The ADSL router likely has a copper-wire telephone-style physical connection that does the ADSL modulation stuff. That physical interface will be needed at the telephone cable coming into your home. So you are stuck with leaving the ADSL device at the very front.
Typically you would put it into a "bridged mode" so that it just forwrads everything through to its LAN (ethernet) side, then connect pfSense WAN to the ADSL device "LAN". Then pfSense WAN gets the real IP address from your ISP, and whatever public services they are letting you do/provide.
If the ADSL device does not "bridge", then you can just make it port forward everything from its WAN side to some private IP on its LAN side, and put pfSense WAN at that IP. That way of doing it does mean that there is an extra layer of NAT happening, and pfSense WAN does not directly have the IP allocated by the ISP.
Then you put and AP on the LAN side of pfSense to do WiFi.

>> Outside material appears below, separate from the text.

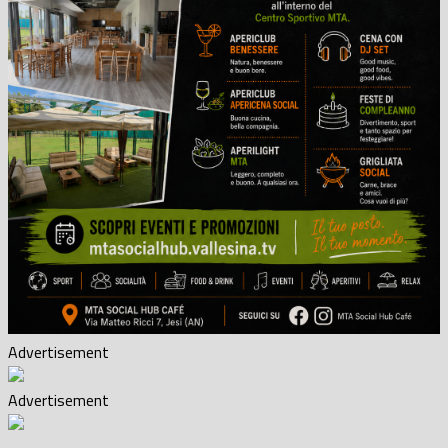
Advertisement
Advertisement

Note: If you are using method (2) above, then it is possible to turn off DHCP on the ADSL device, turn on DHCP server on pfSense WAN (giving private IPs in that ADSL-LAN-to-pfSense-WAN subnet to the ADSL device WiFi clients), then NAT those back out WAN (so that they route symmetrically - client WiFi device<->pfSense WAN <-> ADSL "LAN" <-> ADSL WAN <-> ISP/internet). But that is all quite tricky when fault-finding or explaining it to someone else. Usually it is easiest to just put another AP on the true pfSense LAN side.